Principal Components and Factor Analysis
This section covers principal components and factor analysis. The latter includes both exploratory and confirmatory methods.
The princomp( ) function produces an unrotated principal component analysis.
# Pricipal Components Analysis
# entering raw data and extracting PCs
# from the correlation matrix
fit <- princomp(mydata, cor=TRUE)
summary(fit) # print variance accounted for
loadings(fit) # pc loadings
plot(fit,type="lines") # scree plot
fit$scores # the principal components
Use cor=FALSE to base the principal components on the covariance matrix. Use the covmat= option to enter a correlation or covariance matrix directly. If entering a covariance matrix, include the option n.obs=.
The principal( ) function in the psych package can be used to extract and rotate principal components.
# Varimax Rotated Principal Components
# retaining 5 components
fit <- principal(mydata, nfactors=5, rotate="varimax")
fit # print results
mydata can be a raw data matrix or a covariance matrix. Pairwise deletion of missing data is used. rotate can "none", "varimax", "quatimax", "promax", "oblimin", "simplimax", or "cluster"
Exploratory Factor Analysis
The factanal( ) function produces maximum likelihood factor analysis.
# Maximum Likelihood Factor Analysis
# entering raw data and extracting 3 factors,
# with varimax rotation
fit <- factanal(mydata, 3, rotation="varimax")
print(fit, digits=2, cutoff=.3, sort=TRUE)
# plot factor 1 by factor 2
load <- fit$loadings[,1:2]
plot(load,type="n") # set up plot
text(load,labels=names(mydata),cex=.7) # add variable names
The rotation= options include "varimax", "promax", and "none". Add the option scores="regression" or "Bartlett" to produce factor scores. Use the covmat= option to enter a correlation or covariance matrix directly. If entering a covariance matrix, include the option n.obs=.

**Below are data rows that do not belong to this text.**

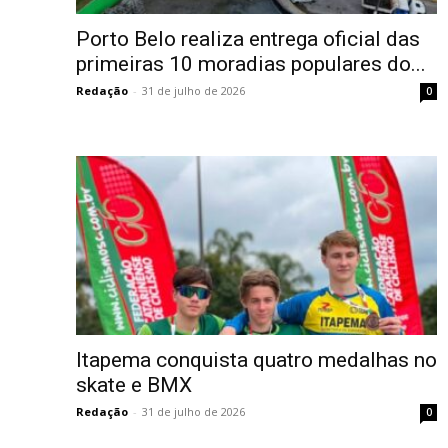
Porto Belo realiza entrega oficial das
primeiras 10 moradias populares do...
Redação
-
31 de julho de 2026
0
Itapema conquista quatro medalhas no
skate e BMX
Redação
-
31 de julho de 2026
0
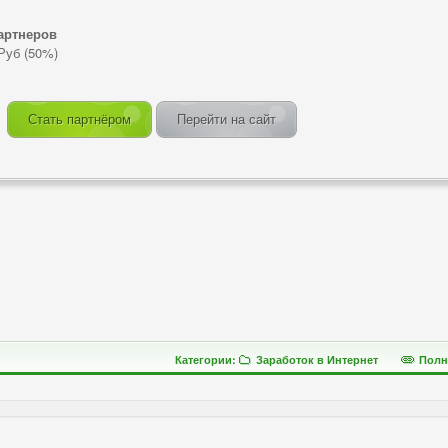
артнеров
Руб (50%)
Стать партнёром
Перейти на сайт
Категории:
Заработок в Интернет
Полн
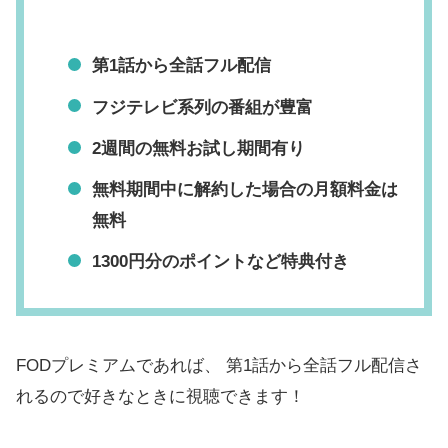
第1話から全話フル配信
フジテレビ系列の番組が豊富
2週間の無料お試し期間有り
無料期間中に解約した場合の月額料金は
無料
1300円分のポイントなど特典付き
FODプレミアムであれば、 第1話から全話フル配信さ
れるので好きなときに視聴できます！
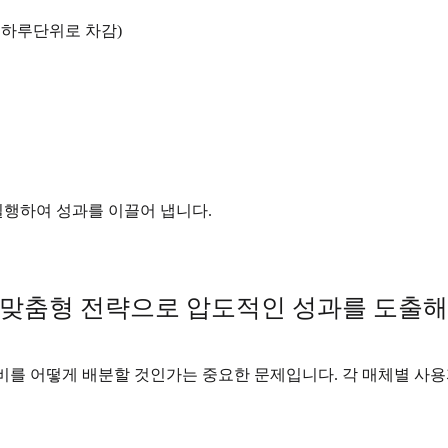
시 하루단위로 차감)
실행하여 성과를 이끌어 냅니다.
 맞춤형 전략으로 압도적인 성과를 도출해
광고비를 어떻게 배분할 것인가는 중요한 문제입니다. 각 매체별 사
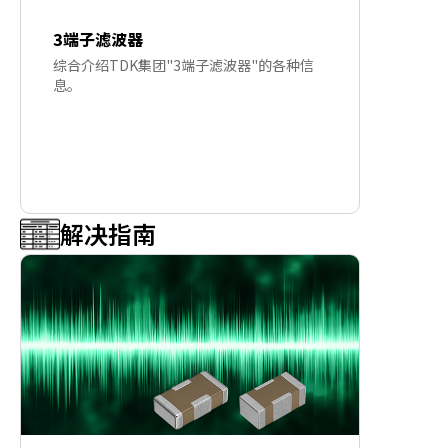
3端子滤波器
综合介绍TDK集团"3端子滤波器"的各种信
息。
解决指南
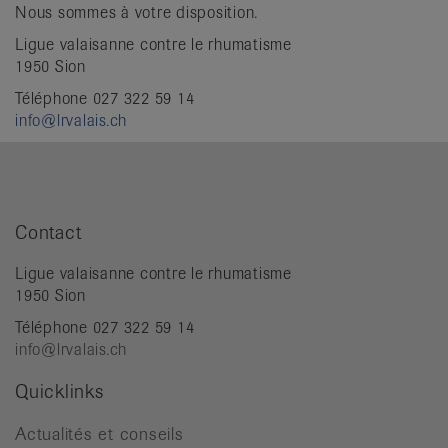
Nous sommes à votre disposition.
Ligue valaisanne contre le rhumatisme
1950 Sion
Téléphone 027 322 59 14
info@lrvalais.ch
Contact
Ligue valaisanne contre le rhumatisme
1950 Sion
Téléphone 027 322 59 14
info@lrvalais.ch
Quicklinks
Actualités et conseils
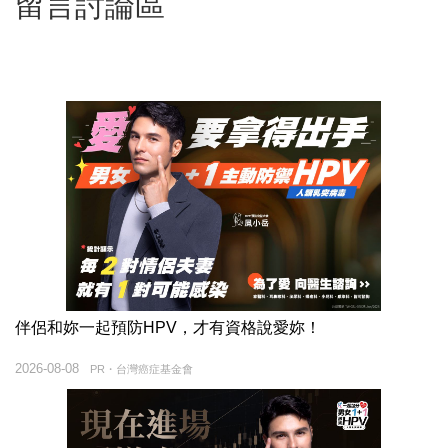
留言討論區
伴侶和妳一起預防HPV，才有資格說愛妳！
2026-08-08
PR・台灣癌症基金會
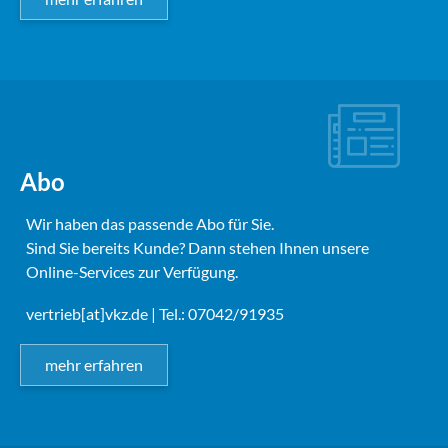
Abo
Wir haben das passende Abo für Sie.
Sind Sie bereits Kunde? Dann stehen Ihnen unsere
Online-Services zur Verfügung.
vertrieb[at]vkz.de
| Tel.: 07042/91935
mehr erfahren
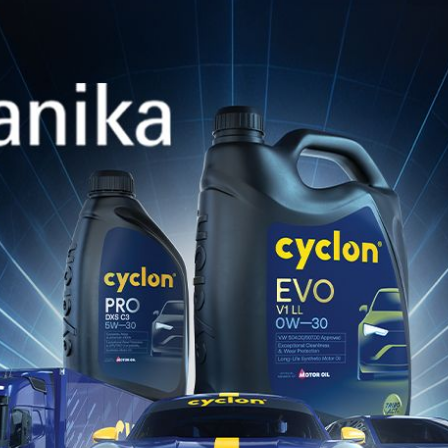
P R2
CYBIO-GEAR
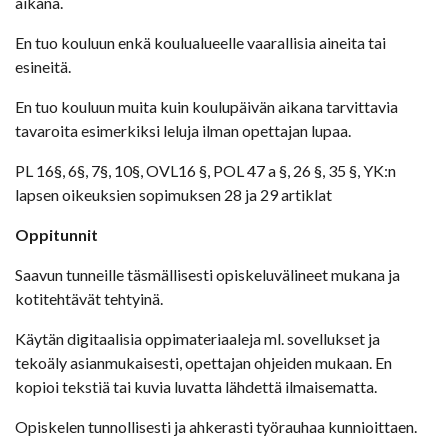
aikana.
En tuo kouluun enkä koulualueelle vaarallisia aineita tai
esineitä.
En tuo kouluun muita kuin koulupäivän aikana tarvittavia
tavaroita esimerkiksi leluja ilman opettajan lupaa.
PL 16§, 6§, 7§, 10§, OVL16 §, POL 47 a §, 26 §, 35 §, YK:n
lapsen oikeuksien sopimuksen 28 ja 29 artiklat
Oppitunnit
Saavun tunneille täsmällisesti opiskeluvälineet mukana ja
kotitehtävät tehtyinä.
Käytän digitaalisia oppimateriaaleja ml. sovellukset ja
tekoäly asianmukaisesti, opettajan ohjeiden mukaan. En
kopioi tekstiä tai kuvia luvatta lähdettä ilmaisematta.
Opiskelen tunnollisesti ja ahkerasti työrauhaa kunnioittaen.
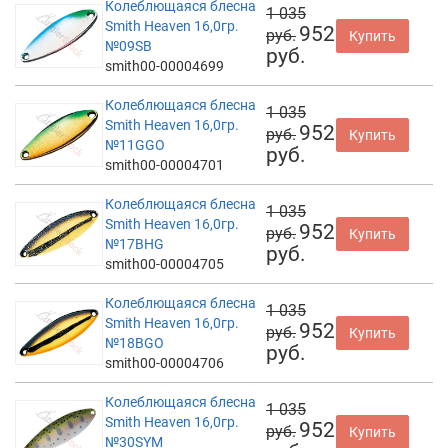
Колеблющаяся блесна
1 035
Smith Heaven 16,0гр.
952
руб.
Купить
№09SB
руб.
smith00-00004699
Колеблющаяся блесна
1 035
Smith Heaven 16,0гр.
952
руб.
Купить
№11GGO
руб.
smith00-00004701
Колеблющаяся блесна
1 035
Smith Heaven 16,0гр.
952
руб.
Купить
№17BHG
руб.
smith00-00004705
Колеблющаяся блесна
1 035
Smith Heaven 16,0гр.
952
руб.
Купить
№18BGO
руб.
smith00-00004706
Колеблющаяся блесна
1 035
Smith Heaven 16,0гр.
952
руб.
Купить
№30SYM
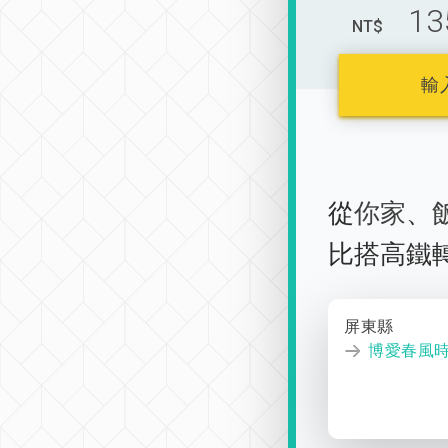
13
NT$
輸
從
你家
、
比搭高鐵
屏東縣
博愛春風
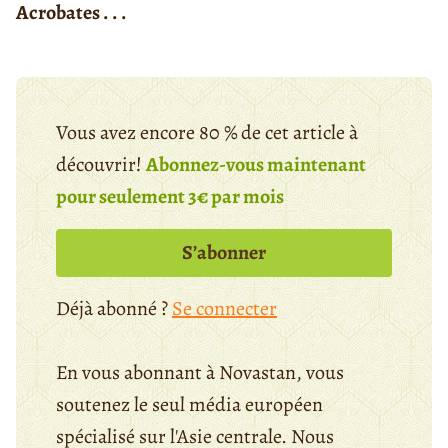
Acrobates . . .
Vous avez encore 80 % de cet article à
découvrir!
Abonnez-vous maintenant
pour seulement 3€ par mois
S’abonner
Déjà abonné ?
Se connecter
En vous abonnant à Novastan, vous
soutenez le seul média européen
spécialisé sur l'Asie centrale. Nous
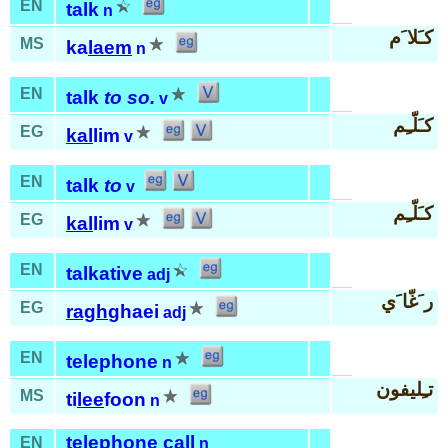
EN
talk
n
كـَلا َم
MS
ka
laem
n
EN
talk
to so.
v
كـَلّـِم
EG
kal
lim
v
EN
talk
to
v
كـَلّـِم
EG
kal
lim
v
EN
talkative
adj
ر َغّا َي
EG
ragh
ghaei
adj
EN
telephone
n
تـِليفون
MS
ti
lee
foon
n
telephone call
EN
n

The factor.pa( ) function in the psych package offers a number of factor analysis related functions, including principal axis factoring.
# Principal Axis Factor Analysis
fit <- factor.pa(mydata, nfactors=3, rotation="varimax")
fit # print results
mydata can be a raw data matrix or a covariance matrix. Pairwise deletion of missing data is used. Rotation can be "varimax" or "promax".

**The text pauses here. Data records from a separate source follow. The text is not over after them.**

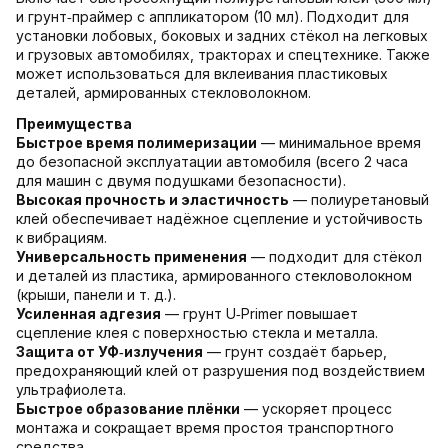
и грунт‑праймер с аппликатором (10 мл). Подходит для
установки лобовых, боковых и задних стёкол на легковых
и грузовых автомобилях, тракторах и спецтехнике. Также
может использоваться для вклеивания пластиковых
деталей, армированных стекловолокном.
Преимущества
Быстрое время полимеризации
— минимальное время
до безопасной эксплуатации автомобиля (всего 2 часа
для машин с двумя подушками безопасности).
Высокая прочность и эластичность
— полиуретановый
клей обеспечивает надёжное сцепление и устойчивость
к вибрациям.
Универсальность применения
— подходит для стёкол
и деталей из пластика, армированного стекловолокном
(крыши, панели и т. д.).
Усиленная адгезия
— грунт U‑Primer повышает
сцепление клея с поверхностью стекла и металла.
Защита от УФ‑излучения
— грунт создаёт барьер,
предохраняющий клей от разрушения под воздействием
ультрафиолета.
Быстрое образование плёнки
— ускоряет процесс
монтажа и сокращает время простоя транспортного
средства.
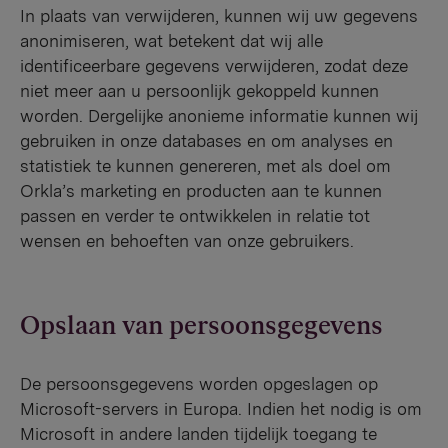
In plaats van verwijderen, kunnen wij uw gegevens
anonimiseren, wat betekent dat wij alle
identificeerbare gegevens verwijderen, zodat deze
niet meer aan u persoonlijk gekoppeld kunnen
worden. Dergelijke anonieme informatie kunnen wij
gebruiken in onze databases en om analyses en
statistiek te kunnen genereren, met als doel om
Orkla’s marketing en producten aan te kunnen
passen en verder te ontwikkelen in relatie tot
wensen en behoeften van onze gebruikers.
Opslaan van persoonsgegevens
De persoonsgegevens worden opgeslagen op
Microsoft-servers in Europa. Indien het nodig is om
Microsoft in andere landen tijdelijk toegang te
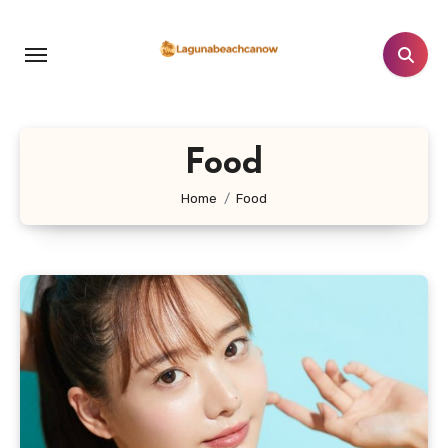
Lewati
ke
konten
Food
Home
Food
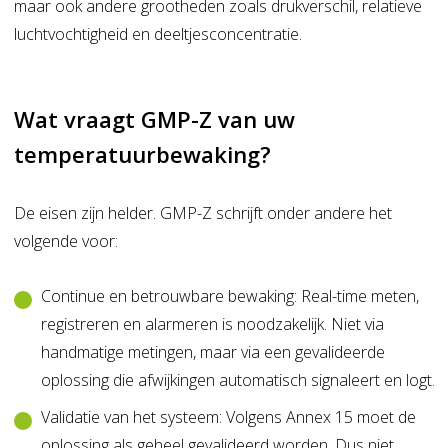
maar ook andere grootheden zoals drukverschil, relatieve
luchtvochtigheid en deeltjesconcentratie.
Wat vraagt GMP-Z van uw
temperatuurbewaking?
De eisen zijn helder. GMP-Z schrijft onder andere het
volgende voor:
Continue en betrouwbare bewaking: Real-time meten,
registreren en alarmeren is noodzakelijk. Niet via
handmatige metingen, maar via een gevalideerde
oplossing die afwijkingen automatisch signaleert en logt.
Validatie van het systeem: Volgens Annex 15 moet de
oplossing als geheel gevalideerd worden. Dus niet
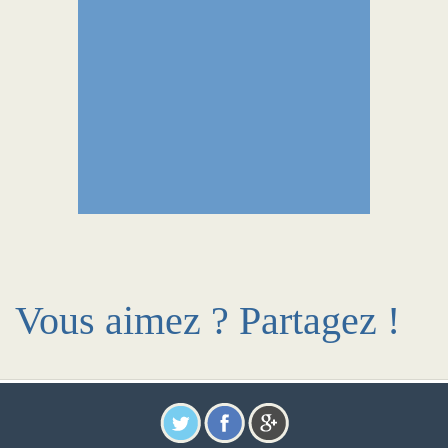
Vous aimez ? Partagez !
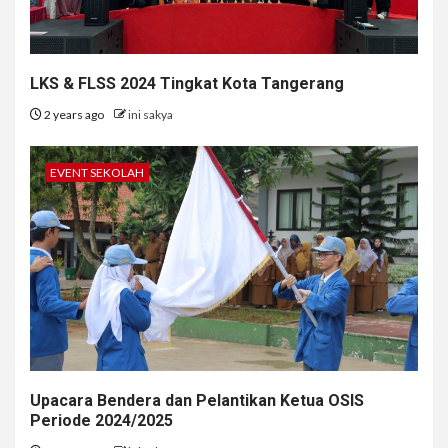
LKS & FLSS 2024 Tingkat Kota Tangerang
2 years ago
ini sakya
EVENT SEKOLAH
Upacara Bendera dan Pelantikan Ketua OSIS
Periode 2024/2025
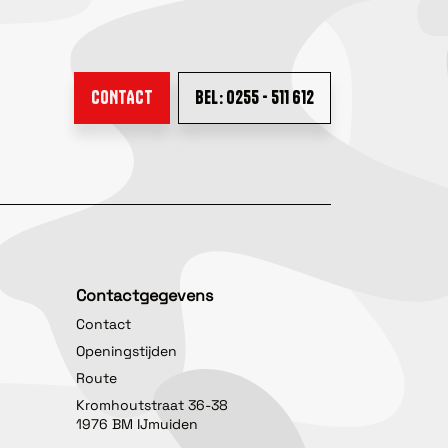
CONTACT
BEL: 0255 - 511 612
Contactgegevens
Contact
Openingstijden
Route
Kromhoutstraat 36-38
1976 BM IJmuiden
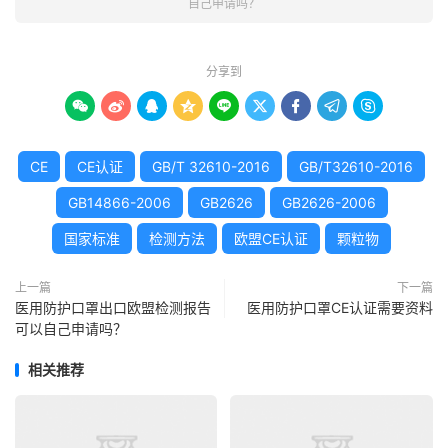
自己申请吗？
分享到









CE
CE认证
GB/T 32610-2016
GB/T32610-2016
GB14866-2006
GB2626
GB2626-2006
国家标准
检测方法
欧盟CE认证
颗粒物
上一篇
下一篇
医用防护口罩出口欧盟检测报告
医用防护口罩CE认证需要资料
可以自己申请吗？
相关推荐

Determining the Number of Factors to Extract
A crucial decision in exploratory factor analysis is how many factors to extract. The nFactors package offer a suite of functions to aid in this decision. Details on this methodology can be found in a PowerPoint presentation by Raiche, Riopel, and Blais. Of course, any factor solution must be interpretable to be useful.
# Determine Number of Factors to Extract
ev <- eigen(cor(mydata)) # get eigenvalues
ap <- parallel(subject=nrow(mydata),var=ncol(mydata),
nS <- nScree(x=ev$values, aparallel=ap$eigen$qevpea)

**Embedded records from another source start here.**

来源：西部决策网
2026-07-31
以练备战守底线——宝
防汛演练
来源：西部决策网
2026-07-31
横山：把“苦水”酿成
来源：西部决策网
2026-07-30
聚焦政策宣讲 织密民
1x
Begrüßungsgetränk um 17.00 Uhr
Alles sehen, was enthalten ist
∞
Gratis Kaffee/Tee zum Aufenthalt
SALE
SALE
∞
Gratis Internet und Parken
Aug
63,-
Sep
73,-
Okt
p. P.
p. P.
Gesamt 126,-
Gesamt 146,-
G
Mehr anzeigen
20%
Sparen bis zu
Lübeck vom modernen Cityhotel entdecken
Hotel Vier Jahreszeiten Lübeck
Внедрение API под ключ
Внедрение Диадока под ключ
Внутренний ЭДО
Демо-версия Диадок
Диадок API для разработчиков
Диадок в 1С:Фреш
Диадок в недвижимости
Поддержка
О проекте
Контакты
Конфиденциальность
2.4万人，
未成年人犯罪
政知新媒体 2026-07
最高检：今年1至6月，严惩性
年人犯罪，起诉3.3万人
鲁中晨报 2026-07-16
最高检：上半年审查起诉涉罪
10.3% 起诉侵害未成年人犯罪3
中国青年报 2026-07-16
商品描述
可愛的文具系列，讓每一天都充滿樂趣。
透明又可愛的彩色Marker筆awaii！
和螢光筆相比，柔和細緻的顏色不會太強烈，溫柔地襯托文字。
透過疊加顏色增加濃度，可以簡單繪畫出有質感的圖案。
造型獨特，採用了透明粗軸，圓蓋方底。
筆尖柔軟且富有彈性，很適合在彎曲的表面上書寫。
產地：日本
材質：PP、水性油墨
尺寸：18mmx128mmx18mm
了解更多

The FactoMineR package offers a large number of additional functions for exploratory factor analysis. This includes the use of both quantitative and qualitative variables, as well as the inclusion of supplimentary variables and observations. Here is an example of the types of graphs that you can create with this package.
# PCA Variable Factor Map
result <- PCA(mydata) # graphs generated automatically
Thye GPARotation package offers a wealth of rotation options beyond varimax and promax.
Structual Equation Modeling
Confirmatory Factor Analysis (CFA) is a subset of the much wider Structural Equation Modeling (SEM) methodology. SEM is provided in R via the sem package. Models are entered via RAM specification (similar to PROC CALIS in SAS). While sem is a comprehensive package, my recommendation is that if you are doing significant SEM work, you spring for a copy of AMOS. It can be much more user-friendly and creates more attractive and publication ready output. Having said that, here is a CFA example using sem.
Assume that we have six observered variables (X1, X2, ..., X6). We hypothesize that there are two unobserved latent factors (F1, F2) that underly the observed variables as described in this diagram. X1, X2, and X3 load on F1 (with loadings lam1, lam2, and lam3). X4, X5, and X6 load on F2 (with loadings lam4, lam5, and lam6). The double headed arrow indicates the covariance between the two latent factors (F1F2). e1 thru e6 represent the residual variances (variance in the observed variables not accounted for by the two latent factors). We set the variances of F1 and F2 equal to one so that the parameters will have a scale. This will result in F1F2 representing the correlation between the two latent factors.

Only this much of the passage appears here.